**Exercise directions:** Give back all of the data exactly, with every picture omitted.

Bounding box prediction data:
——

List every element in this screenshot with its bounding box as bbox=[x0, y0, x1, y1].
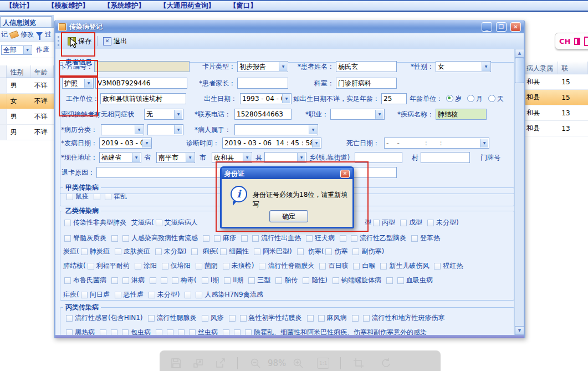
checkbox-icon[interactable] bbox=[111, 329, 117, 336]
checkbox-icon[interactable] bbox=[353, 263, 360, 270]
table-row[interactable]: 男 不详 bbox=[0, 125, 54, 140]
disease-checkbox-item[interactable]: 除霍乱、细菌性和阿米巴性痢疾、伤寒和副伤寒意外的感染 bbox=[245, 328, 427, 335]
disease-checkbox-item[interactable] bbox=[223, 329, 234, 336]
disease-checkbox-item[interactable]: 流行性和地方性斑疹伤寒 bbox=[363, 313, 445, 323]
checkbox-icon[interactable] bbox=[111, 235, 118, 242]
checkbox-icon[interactable] bbox=[162, 263, 168, 270]
checkbox-icon[interactable] bbox=[307, 315, 314, 322]
register-label[interactable]: 记 bbox=[1, 30, 8, 39]
filter-button[interactable]: 过 bbox=[45, 30, 52, 39]
checkbox-icon[interactable] bbox=[306, 235, 313, 242]
radio-year-selected[interactable] bbox=[446, 95, 453, 102]
disease-checkbox-item[interactable]: 猩红热 bbox=[434, 261, 463, 271]
disease-checkbox-item[interactable]: 未痰检) bbox=[223, 261, 254, 271]
row-selector[interactable] bbox=[0, 109, 7, 124]
checkbox-icon[interactable] bbox=[202, 277, 208, 284]
form-scrollbar[interactable]: ▲ ▼ bbox=[514, 49, 524, 335]
radio-day[interactable] bbox=[488, 95, 495, 102]
disease-checkbox-item[interactable]: 流行性感冒(包含HIN1) bbox=[66, 313, 143, 323]
checkbox-icon[interactable] bbox=[66, 315, 73, 322]
disease-checkbox-item[interactable]: 未分型) bbox=[149, 290, 180, 299]
checkbox-icon[interactable] bbox=[122, 329, 129, 336]
disease-checkbox-item[interactable]: 未分型) bbox=[427, 218, 459, 227]
ime-language-bar[interactable]: CH bbox=[555, 33, 588, 49]
disease-checkbox-item[interactable]: 疟疾( bbox=[63, 290, 79, 299]
disease-checkbox-item[interactable]: 白喉 bbox=[353, 261, 375, 271]
radio-month-label[interactable]: 月 bbox=[476, 95, 483, 103]
dialog-title-bar[interactable]: 身份证 ✕ bbox=[222, 168, 352, 179]
checkbox-icon[interactable] bbox=[167, 329, 173, 336]
checkbox-icon[interactable] bbox=[64, 220, 71, 226]
disease-checkbox-item[interactable]: 丙型 bbox=[373, 218, 395, 227]
checkbox-icon[interactable] bbox=[252, 235, 259, 242]
checkbox-icon[interactable] bbox=[81, 248, 88, 255]
checkbox-icon[interactable] bbox=[156, 220, 162, 226]
gender-column-header[interactable]: 性别 bbox=[7, 65, 30, 78]
death-date-select[interactable]: - - : : bbox=[384, 138, 489, 149]
checkbox-icon[interactable] bbox=[64, 235, 71, 242]
checkbox-icon[interactable] bbox=[373, 220, 380, 226]
disease-checkbox-item[interactable] bbox=[340, 235, 351, 242]
checkbox-icon[interactable] bbox=[245, 329, 252, 336]
disease-checkbox-item[interactable] bbox=[111, 329, 122, 336]
menu-item[interactable]: 【大通用药查询】 bbox=[160, 1, 215, 11]
maximize-button[interactable]: ❐ bbox=[496, 22, 507, 32]
checkbox-icon[interactable] bbox=[386, 277, 393, 284]
disease-checkbox-item[interactable]: 痢疾( bbox=[202, 247, 218, 256]
disease-checkbox-item[interactable]: 未分型) bbox=[155, 247, 187, 256]
checkbox-icon[interactable] bbox=[254, 248, 260, 255]
scroll-up-icon[interactable]: ▲ bbox=[515, 49, 524, 58]
checkbox-icon[interactable] bbox=[223, 263, 229, 270]
disease-checkbox-item[interactable]: 流行性腮腺炎 bbox=[148, 313, 197, 323]
zoom-in-icon[interactable] bbox=[293, 358, 304, 369]
scroll-down-icon[interactable]: ▼ bbox=[515, 326, 524, 335]
guardian-input[interactable] bbox=[237, 78, 288, 89]
disease-checkbox-item[interactable]: II期 bbox=[224, 276, 243, 285]
checkbox-icon[interactable] bbox=[122, 277, 129, 284]
disease-checkbox-item[interactable]: 包虫病 bbox=[122, 328, 151, 335]
radio-day-label[interactable]: 天 bbox=[497, 95, 504, 103]
checkbox-icon[interactable] bbox=[363, 315, 370, 322]
disease-checkbox-item[interactable]: 脊髓灰质炎 bbox=[64, 233, 106, 243]
zoom-out-icon[interactable] bbox=[250, 358, 261, 369]
checkbox-icon[interactable] bbox=[333, 277, 339, 284]
disease-checkbox-item[interactable]: 恶性虐 bbox=[115, 290, 144, 299]
checkbox-icon[interactable] bbox=[427, 220, 434, 226]
checkbox-icon[interactable] bbox=[115, 248, 121, 255]
disease-checkbox-item[interactable]: 流行性出血热 bbox=[252, 233, 301, 243]
checkbox-icon[interactable] bbox=[203, 235, 209, 242]
disease-checkbox-item[interactable] bbox=[386, 277, 397, 284]
disease-checkbox-item[interactable]: 涂阳 bbox=[135, 261, 157, 271]
overlay-resize-icon[interactable] bbox=[193, 358, 204, 369]
disease-checkbox-item[interactable]: 隐性) bbox=[303, 276, 328, 285]
disease-checkbox-item[interactable]: 黑热病 bbox=[66, 328, 95, 335]
checkbox-icon[interactable] bbox=[275, 277, 282, 284]
checkbox-icon[interactable] bbox=[229, 315, 236, 322]
township-input[interactable] bbox=[355, 152, 402, 163]
overlay-save-icon[interactable] bbox=[171, 358, 182, 369]
crop-icon[interactable] bbox=[353, 358, 364, 369]
checkbox-icon[interactable] bbox=[325, 248, 332, 255]
disease-checkbox-item[interactable]: 风疹 bbox=[202, 313, 224, 323]
ime-keyboard-icon[interactable] bbox=[574, 38, 580, 45]
checkbox-icon[interactable] bbox=[135, 263, 141, 270]
disease-checkbox-item[interactable]: 鼠疫 bbox=[67, 192, 89, 201]
actual-size-button[interactable]: 1:1 bbox=[317, 358, 329, 369]
checkbox-icon[interactable] bbox=[122, 235, 129, 242]
disease-checkbox-item[interactable]: 人感染H7N9禽流感 bbox=[196, 290, 263, 299]
age-column-header[interactable]: 年龄 bbox=[31, 65, 54, 78]
disease-checkbox-item[interactable]: 利福平耐药 bbox=[88, 261, 130, 271]
disease-checkbox-item[interactable]: 三型 bbox=[248, 276, 270, 285]
disease-checkbox-item[interactable]: 狂犬病 bbox=[306, 233, 335, 243]
disease-checkbox-item[interactable]: 传染性非典型肺炎 bbox=[64, 218, 126, 227]
disease-checkbox-item[interactable] bbox=[203, 235, 214, 242]
disease-checkbox-item[interactable]: 人感染高致病性禽流感 bbox=[122, 233, 198, 243]
table-row[interactable]: 女 不详 bbox=[0, 94, 54, 109]
disease-checkbox-item[interactable]: 麻风病 bbox=[318, 313, 347, 323]
disease-checkbox-item[interactable] bbox=[150, 277, 161, 284]
checkbox-icon[interactable] bbox=[297, 248, 304, 255]
close-button[interactable]: ✕ bbox=[510, 22, 521, 32]
disease-checkbox-item[interactable]: 百日咳 bbox=[319, 261, 348, 271]
gender-select[interactable]: 女 bbox=[436, 61, 491, 72]
disease-checkbox-item[interactable] bbox=[156, 329, 167, 336]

——

**Output:**
List every element in this screenshot with its bounding box as bbox=[x0, y0, x1, y1].
checkbox-icon[interactable] bbox=[111, 329, 117, 336]
checkbox-icon[interactable] bbox=[353, 263, 360, 270]
table-row[interactable]: 男 不详 bbox=[0, 125, 54, 140]
disease-checkbox-item[interactable]: 除霍乱、细菌性和阿米巴性痢疾、伤寒和副伤寒意外的感染 bbox=[245, 328, 427, 335]
disease-checkbox-item[interactable] bbox=[223, 329, 234, 336]
disease-checkbox-item[interactable]: 流行性和地方性斑疹伤寒 bbox=[363, 313, 445, 323]
checkbox-icon[interactable] bbox=[111, 235, 118, 242]
checkbox-icon[interactable] bbox=[162, 263, 168, 270]
checkbox-icon[interactable] bbox=[307, 315, 314, 322]
register-label[interactable]: 记 bbox=[1, 30, 8, 39]
filter-button[interactable]: 过 bbox=[45, 30, 52, 39]
checkbox-icon[interactable] bbox=[306, 235, 313, 242]
radio-year-selected[interactable] bbox=[446, 95, 453, 102]
disease-checkbox-item[interactable]: 猩红热 bbox=[434, 261, 463, 271]
disease-checkbox-item[interactable]: 未痰检) bbox=[223, 261, 254, 271]
row-selector[interactable] bbox=[0, 109, 7, 124]
checkbox-icon[interactable] bbox=[202, 277, 208, 284]
form-scrollbar[interactable]: ▲ ▼ bbox=[514, 49, 524, 335]
radio-day[interactable] bbox=[488, 95, 495, 102]
disease-checkbox-item[interactable]: 流行性感冒(包含HIN1) bbox=[66, 313, 143, 323]
checkbox-icon[interactable] bbox=[66, 315, 73, 322]
disease-checkbox-item[interactable]: 未分型) bbox=[149, 290, 180, 299]
checkbox-icon[interactable] bbox=[122, 329, 129, 336]
disease-checkbox-item[interactable]: 未分型) bbox=[427, 218, 459, 227]
ime-language-bar[interactable]: CH bbox=[555, 33, 588, 49]
disease-checkbox-item[interactable]: 疟疾( bbox=[63, 290, 79, 299]
disease-checkbox-item[interactable]: 白喉 bbox=[353, 261, 375, 271]
radio-month-label[interactable]: 月 bbox=[476, 95, 483, 103]
dialog-title-bar[interactable]: 身份证 ✕ bbox=[222, 168, 352, 179]
checkbox-icon[interactable] bbox=[167, 329, 173, 336]
checkbox-icon[interactable] bbox=[64, 220, 71, 226]
disease-checkbox-item[interactable]: 丙型 bbox=[373, 218, 395, 227]
checkbox-icon[interactable] bbox=[252, 235, 259, 242]
checkbox-icon[interactable] bbox=[81, 248, 88, 255]
checkbox-icon[interactable] bbox=[156, 220, 162, 226]
gender-column-header[interactable]: 性别 bbox=[7, 65, 30, 78]
death-date-select[interactable]: - - : : bbox=[384, 138, 489, 149]
checkbox-icon[interactable] bbox=[64, 235, 71, 242]
checkbox-icon[interactable] bbox=[373, 220, 380, 226]
disease-checkbox-item[interactable] bbox=[340, 235, 351, 242]
checkbox-icon[interactable] bbox=[245, 329, 252, 336]
disease-checkbox-item[interactable] bbox=[111, 329, 122, 336]
menu-item[interactable]: 【大通用药查询】 bbox=[160, 1, 215, 11]
maximize-button[interactable]: ❐ bbox=[496, 22, 507, 32]
checkbox-icon[interactable] bbox=[386, 277, 393, 284]
disease-checkbox-item[interactable]: 痢疾( bbox=[202, 247, 218, 256]
disease-checkbox-item[interactable]: 未分型) bbox=[155, 247, 187, 256]
checkbox-icon[interactable] bbox=[254, 248, 260, 255]
scroll-up-icon[interactable]: ▲ bbox=[515, 49, 524, 58]
checkbox-icon[interactable] bbox=[223, 263, 229, 270]
disease-checkbox-item[interactable]: 流行性腮腺炎 bbox=[148, 313, 197, 323]
zoom-in-icon[interactable] bbox=[293, 358, 304, 369]
scroll-down-icon[interactable]: ▼ bbox=[515, 326, 524, 335]
guardian-input[interactable] bbox=[237, 78, 288, 89]
disease-checkbox-item[interactable]: II期 bbox=[224, 276, 243, 285]
checkbox-icon[interactable] bbox=[122, 277, 129, 284]
disease-checkbox-item[interactable]: 包虫病 bbox=[122, 328, 151, 335]
radio-day-label[interactable]: 天 bbox=[497, 95, 504, 103]
checkbox-icon[interactable] bbox=[363, 315, 370, 322]
disease-checkbox-item[interactable]: 脊髓灰质炎 bbox=[64, 233, 106, 243]
zoom-out-icon[interactable] bbox=[250, 358, 261, 369]
checkbox-icon[interactable] bbox=[333, 277, 339, 284]
disease-checkbox-item[interactable]: 恶性虐 bbox=[115, 290, 144, 299]
checkbox-icon[interactable] bbox=[427, 220, 434, 226]
checkbox-icon[interactable] bbox=[115, 248, 121, 255]
disease-checkbox-item[interactable]: 流行性出血热 bbox=[252, 233, 301, 243]
checkbox-icon[interactable] bbox=[203, 235, 209, 242]
disease-checkbox-item[interactable] bbox=[386, 277, 397, 284]
disease-checkbox-item[interactable]: 涂阳 bbox=[135, 261, 157, 271]
overlay-resize-icon[interactable] bbox=[193, 358, 204, 369]
disease-checkbox-item[interactable]: 隐性) bbox=[303, 276, 328, 285]
disease-checkbox-item[interactable]: 黑热病 bbox=[66, 328, 95, 335]
checkbox-icon[interactable] bbox=[275, 277, 282, 284]
checkbox-icon[interactable] bbox=[229, 315, 236, 322]
township-input[interactable] bbox=[355, 152, 402, 163]
overlay-save-icon[interactable] bbox=[171, 358, 182, 369]
crop-icon[interactable] bbox=[353, 358, 364, 369]
checkbox-icon[interactable] bbox=[325, 248, 332, 255]
disease-checkbox-item[interactable]: 风疹 bbox=[202, 313, 224, 323]
ime-keyboard-icon[interactable] bbox=[574, 38, 580, 45]
checkbox-icon[interactable] bbox=[135, 263, 141, 270]
disease-checkbox-item[interactable]: 鼠疫 bbox=[67, 192, 89, 201]
actual-size-button[interactable]: 1:1 bbox=[317, 358, 329, 369]
checkbox-icon[interactable] bbox=[122, 235, 129, 242]
disease-checkbox-item[interactable]: 人感染H7N9禽流感 bbox=[196, 290, 263, 299]
age-column-header[interactable]: 年龄 bbox=[31, 65, 54, 78]
disease-checkbox-item[interactable]: 利福平耐药 bbox=[88, 261, 130, 271]
disease-checkbox-item[interactable]: 三型 bbox=[248, 276, 270, 285]
disease-checkbox-item[interactable]: 狂犬病 bbox=[306, 233, 335, 243]
disease-checkbox-item[interactable]: 传染性非典型肺炎 bbox=[64, 218, 126, 227]
disease-checkbox-item[interactable] bbox=[203, 235, 214, 242]
disease-checkbox-item[interactable]: 人感染高致病性禽流感 bbox=[122, 233, 198, 243]
table-row[interactable]: 女 不详 bbox=[0, 94, 54, 109]
disease-checkbox-item[interactable]: 麻风病 bbox=[318, 313, 347, 323]
disease-checkbox-item[interactable] bbox=[150, 277, 161, 284]
checkbox-icon[interactable] bbox=[297, 248, 304, 255]
close-button[interactable]: ✕ bbox=[510, 22, 521, 32]
disease-checkbox-item[interactable]: 百日咳 bbox=[319, 261, 348, 271]
gender-select[interactable]: 女 bbox=[436, 61, 491, 72]
disease-checkbox-item[interactable] bbox=[156, 329, 167, 336]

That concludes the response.